Current approaches to program synthesis with Large Language Models (LLMs) exhibit a "near miss syndrome": they tend to generate programs that semantically resemble the correct answer (as measured by text similarity metrics or human evaluation), but achieve a low or even zero accuracy as measured by unit tests due to small imperfections, such as the wrong input or output format. This calls for an approach known as Synthesize, Execute, Debug (SED), whereby a draft of the solution is generated first, followed by a program repair phase addressing the failed tests. To effectively apply this approach to instruction-driven LLMs, one needs to determine which prompts perform best as instructions for LLMs, as well as strike a balance between repairing unsuccessful programs and replacing them with newly generated ones. We explore these trade-offs empirically, comparing replace-focused, repair-focused, and hybrid debug strategies, as well as different template-based and model-based prompt-generation techniques. We use OpenAI Codex as the LLM and Program Synthesis Benchmark 2 as a database of problem descriptions and tests for evaluation.
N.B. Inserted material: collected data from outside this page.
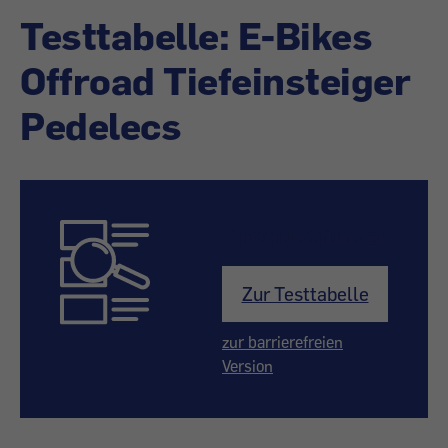
Testtabelle: E-Bikes
Offroad Tiefeinsteiger
Pedelecs
Produktfinder
Zur Testtabelle
zur barrierefreien
Version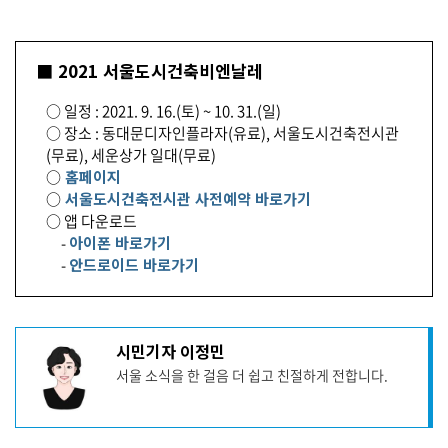
■ 2021 서울도시건축비엔날레
○ 일정 : 2021. 9. 16.(토) ~ 10. 31.(일)
○ 장소 : 동대문디자인플라자(유료), 서울도시건축전시관
(무료), 세운상가 일대(무료)
○
홈페이지
○
서울도시건축전시관 사전예약 바로가기
○ 앱 다운로드
-
아이폰 바로가기
-
안드로이드 바로가기
기
시민기자 이정민
사
서울 소식을 한 걸음 더 쉽고 친절하게 전합니다.
작
성
자
프
로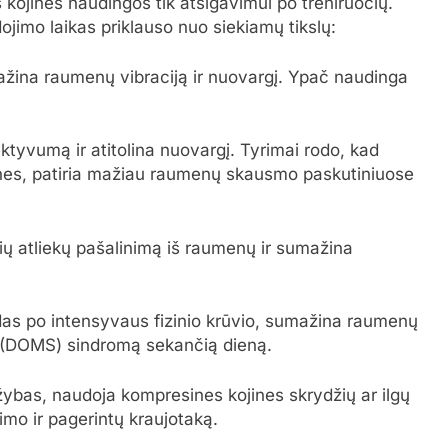
ojinės naudingos tik atsigavimui po treniruočių.
ojimo laikas priklauso nuo siekiamų tikslų:
žina raumenų vibraciją ir nuovargį. Ypač naudinga
tyvumą ir atitolina nuovargį. Tyrimai rodo, kad
nes, patiria mažiau raumenų skausmo paskutiniuose
ių atliekų pašalinimą iš raumenų ir sumažina
das po intensyvaus fizinio krūvio, sumažina raumenų
(DOMS) sindromą sekančią dieną.
ržybas, naudoja kompresines kojines skrydžių ar ilgų
imo ir pagerintų kraujotaką.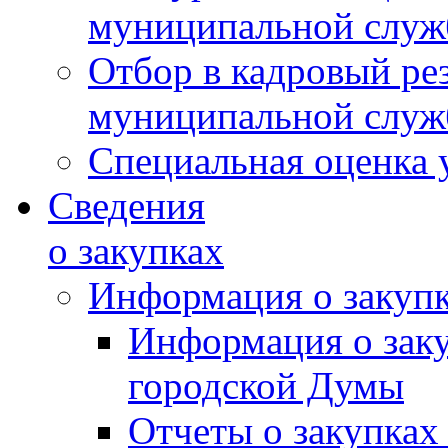
муниципальной слу
Отбор в кадровый ре
муниципальной слу
Специальная оценка 
Сведения
о закупках
Информация о закуп
Информация о зак
городской Думы
Отчеты о закупках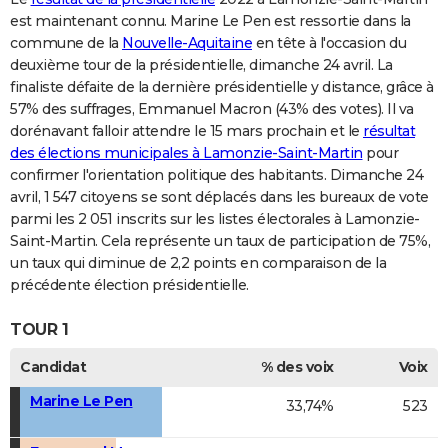
est maintenant connu. Marine Le Pen est ressortie dans la
commune de la
Nouvelle-Aquitaine
en tête à l'occasion du
deuxième tour de la présidentielle, dimanche 24 avril. La
finaliste défaite de la dernière présidentielle y distance, grâce à
57% des suffrages, Emmanuel Macron (43% des votes). Il va
dorénavant falloir attendre le 15 mars prochain et le
résultat
des élections municipales à Lamonzie-Saint-Martin
pour
confirmer l'orientation politique des habitants. Dimanche 24
avril, 1 547 citoyens se sont déplacés dans les bureaux de vote
parmi les 2 051 inscrits sur les listes électorales à Lamonzie-
Saint-Martin. Cela représente un taux de participation de 75%,
un taux qui diminue de 2,2 points en comparaison de la
précédente élection présidentielle.
TOUR 1
Candidat
% des voix
Voix
Marine Le Pen
33,74%
523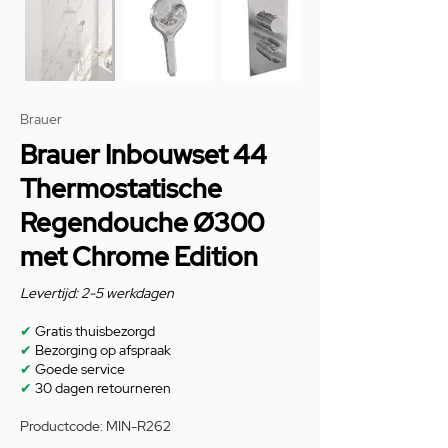
Brauer
Brauer Inbouwset 44
Thermostatische
Regendouche Ø300
met Chrome Edition
Levertijd: 2-5 werkdagen
✔
Gratis thuisbezorgd
✔
Bezorging op afspraak
✔
Goede service
✔
30 dagen retourneren
Productcode: MIN-R262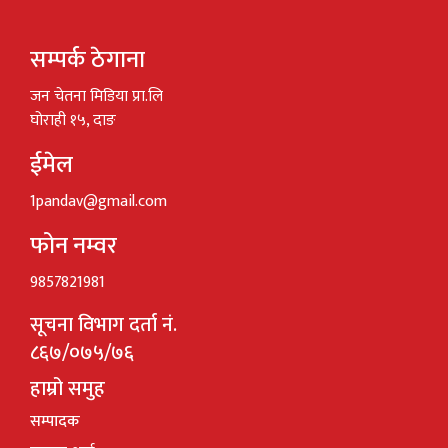
सम्पर्क ठेगाना
जन चेतना मिडिया प्रा.लि
घोराही १५, दाङ
ईमेल
1pandav@gmail.com
फोन नम्वर
9857821981
सूचना विभाग दर्ता नं.
८६७/०७५/७६
हाम्रो समुह
सम्पादक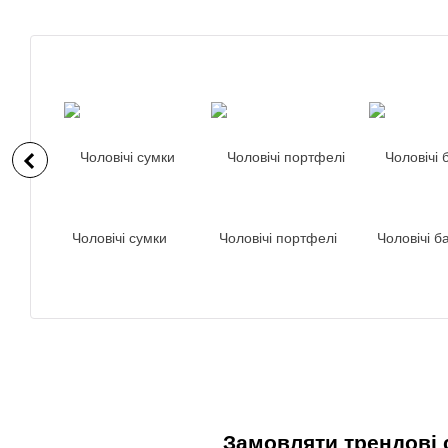
Чоловічі сумки
Чоловічі портфелі
Чоловічі б
Замовляти трендові 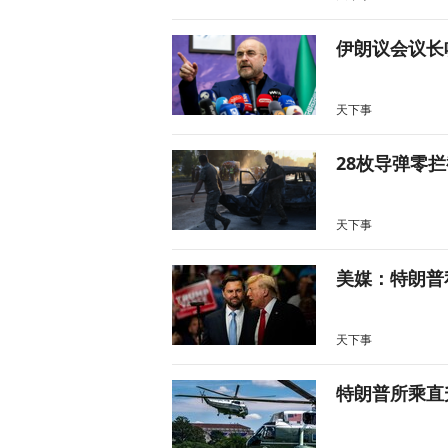
伊朗议会议长
天下事
28枚导弹零
天下事
美媒：特朗普
天下事
特朗普所乘直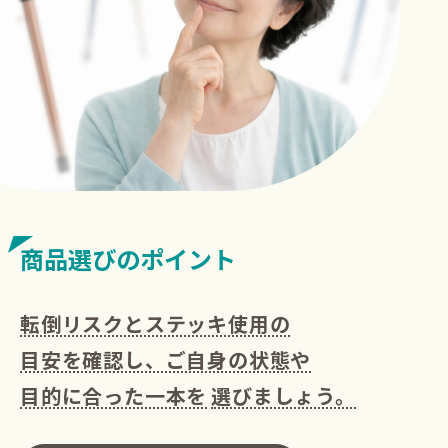
商品選びのポイント
転倒リスクとステッキ使用の
目安を確認し、ご自身の状態や
目的に合った一本を
選びましょう。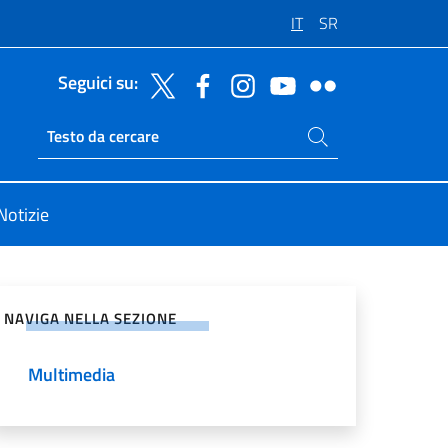
IT
SR
Seguici su:
Cerca nel sito
Ricerca sito live
Notizie
vidi sui Social Network
NAVIGA NELLA SEZIONE
Multimedia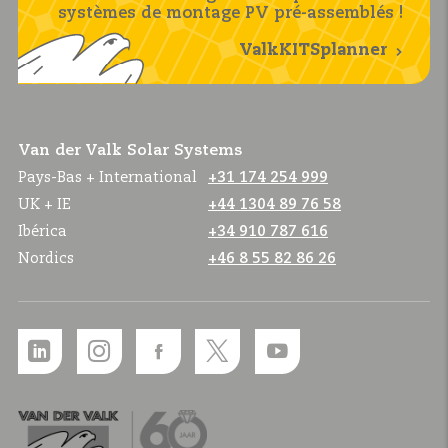
systèmes de montage PV pré-assemblés !
ValkKITSplanner
Van der Valk Solar Systems
Pays-Bas + International
+31 174 254 999
UK + IE
+44 1304 89 76 58
Ibérica
+34 910 787 616
Nordics
+46 8 55 82 86 26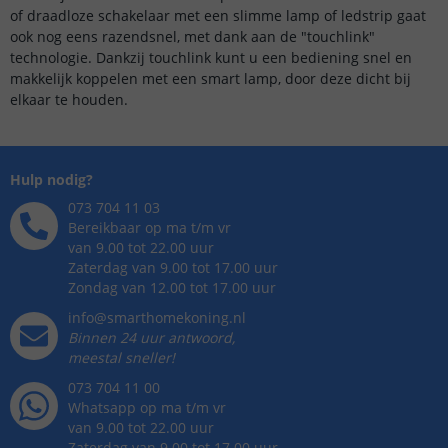
of draadloze schakelaar met een slimme lamp of ledstrip gaat
ook nog eens razendsnel, met dank aan de "touchlink"
technologie. Dankzij touchlink kunt u een bediening snel en
makkelijk koppelen met een smart lamp, door deze dicht bij
elkaar te houden.
Hulp nodig?
073 704 11 03
Bereikbaar op ma t/m vr
van 9.00 tot 22.00 uur
Zaterdag van 9.00 tot 17.00 uur
Zondag van 12.00 tot 17.00 uur
info@smarthomekoning.nl
Binnen 24 uur antwoord,
meestal sneller!
073 704 11 00
Whatsapp op ma t/m vr
van 9.00 tot 22.00 uur
Zaterdag van 9.00 tot 17.00 uur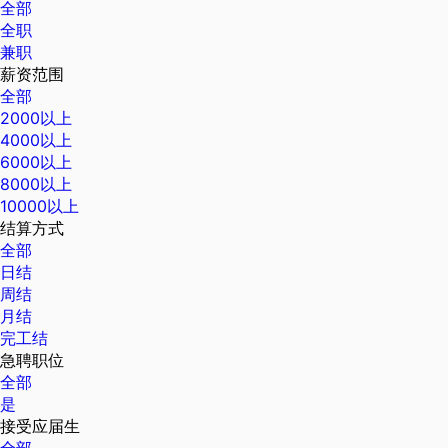
全部
全职
兼职
薪资范围
全部
2000以上
4000以上
6000以上
8000以上
10000以上
结算方式
全部
日结
周结
月结
完工结
急聘职位
全部
是
接受应届生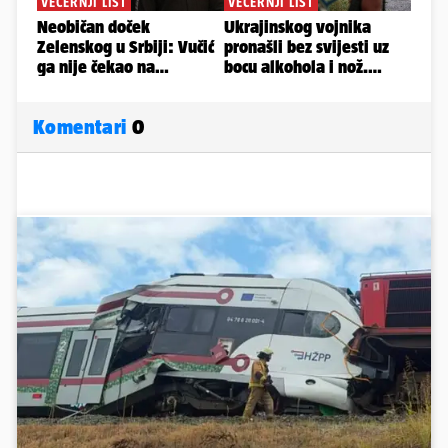
Komentari
0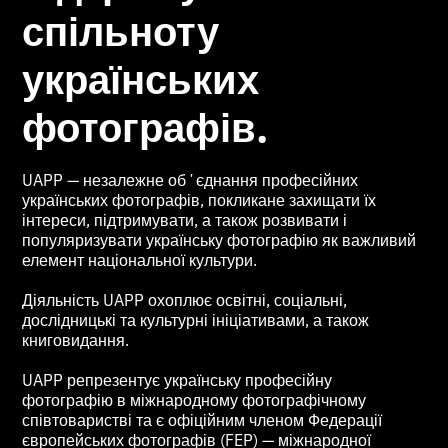
спільноту
українських
фотографів.
UAPP — незалежне обʼєднання професійних
українських фотографів, покликане захищати їх
інтереси, підтримувати, а також розвивати і
популяризувати українську фотографію як важливий
елемент національної культури.
Діяльність UAPP охоплює освітні, соціальні,
дослідницькі та культурні ініціативами, а також
книговидання.
UAPP репрезентує українську професійну
фотографію в міжнародному фотографічному
співтоваристві та є офіційним членом Федерації
європейських фотографів (FEP) — міжнародної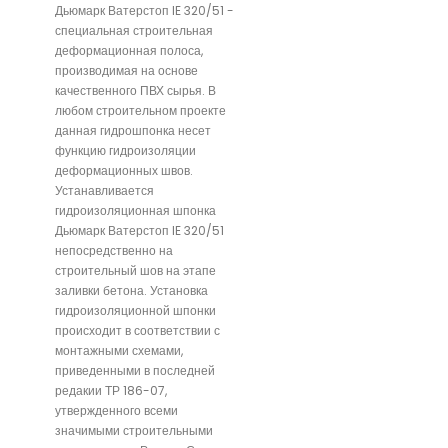
Дьюмарк Ватерстоп IE 320/51 -
специальная строительная
деформационная полоса,
производимая на основе
качественного ПВХ сырья. В
любом строительном проекте
данная гидрошпонка несет
функцию гидроизоляции
деформационных швов.
Устанавливается
гидроизоляционная шпонка
Дьюмарк Ватерстоп IE 320/51
непосредственно на
строительный шов на этапе
заливки бетона. Установка
гидроизоляционной шпонки
происходит в соответствии с
монтажными схемами,
приведенными в последней
редакии ТР 186-07,
утвержденного всеми
значимыми строительными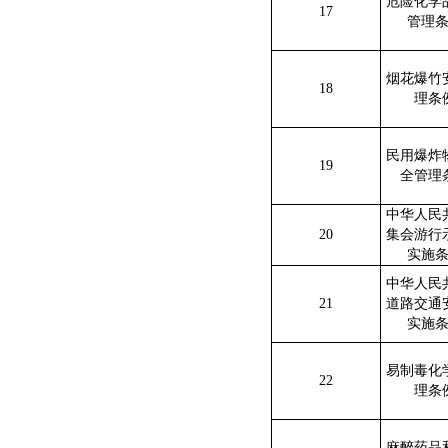
危险化学
17
管理
烟花爆竹
18
理条
民用爆炸
19
全管理
中华人民
20
集会游行
实施
中华人民
21
道路交通
实施
易制毒化
22
理条
麻醉药品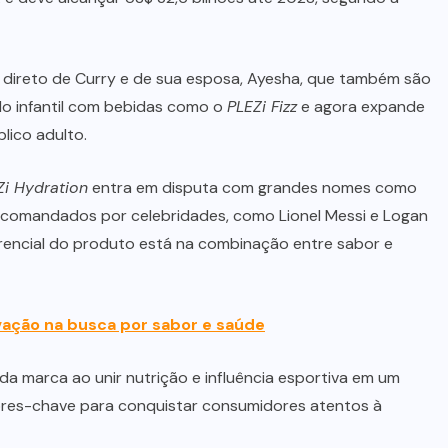
direto de Curry e de sua esposa, Ayesha, que também são
do infantil com bebidas como o
PLEZi Fizz
e agora expande
lico adulto.
Zi Hydration
entra em disputa com grandes nomes como
 comandados por celebridades, como Lionel Messi e Logan
erencial do produto está na combinação entre sabor e
ovação na busca por sabor e saúde
a marca ao unir nutrição e influência esportiva em um
tores-chave para conquistar consumidores atentos à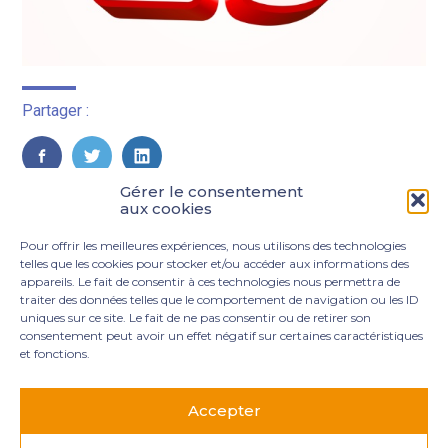
Partager :
FaceBook
Twitter
LinkedIn
Gérer le consentement
aux cookies
Pour offrir les meilleures expériences, nous utilisons des technologies
telles que les cookies pour stocker et/ou accéder aux informations des
appareils. Le fait de consentir à ces technologies nous permettra de
traiter des données telles que le comportement de navigation ou les ID
uniques sur ce site. Le fait de ne pas consentir ou de retirer son
consentement peut avoir un effet négatif sur certaines caractéristiques
et fonctions.
Footer
3 rue Marie Dupil – La Plaine Petit Manoir – 97232 Le
Principale
Lamentin
Accepter
05 96 50 55 00
contact@mgexpertise.fr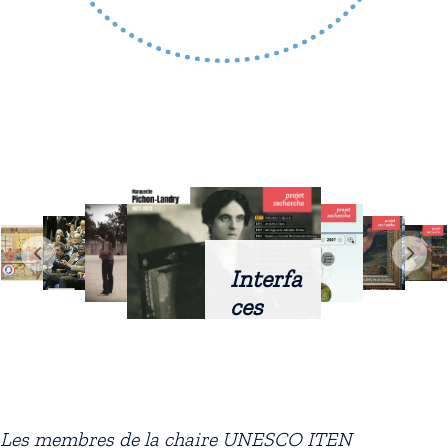
Interfa
ces
intellig
entes
docum
entaire
Les membres de la chaire UNESCO ITEN
s :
The resulting framework outperforms both conventional usage of Codex without the repair phase and traditional genetic programming approaches.

翻译：当前基于大语言模型的程序合成方法存在"近似错误综合征"：生成的程序在语义上接近正确答案（通过文本相似度指标或人工评估衡量），但因输入输出格式错误等细微缺陷，导致通过单元测试的准确率极低甚至为零。为此需要采用"合成-执行-调试"方法，首先生成解决方案草案，随后针对失败测试进行程序修复。要将该方法有效应用于指令驱动型大语言模型，需确定哪些提示词作为指令效果最佳，同时需在修复失败程序与替换为新生成程序之间取得平衡。我们通过实验探究了这些权衡关系，比较了替换优先、修复优先及混合调试策略，以及基于模板和基于模型的各类提示生成技术。采用OpenAI Codex作为大语言模型，以Program Synthesis Benchmark 2作为问题描述与测试数据库进行评估。最终框架在性能上超越了未含修复阶段的传统Codex使用方法及传统遗传编程方法。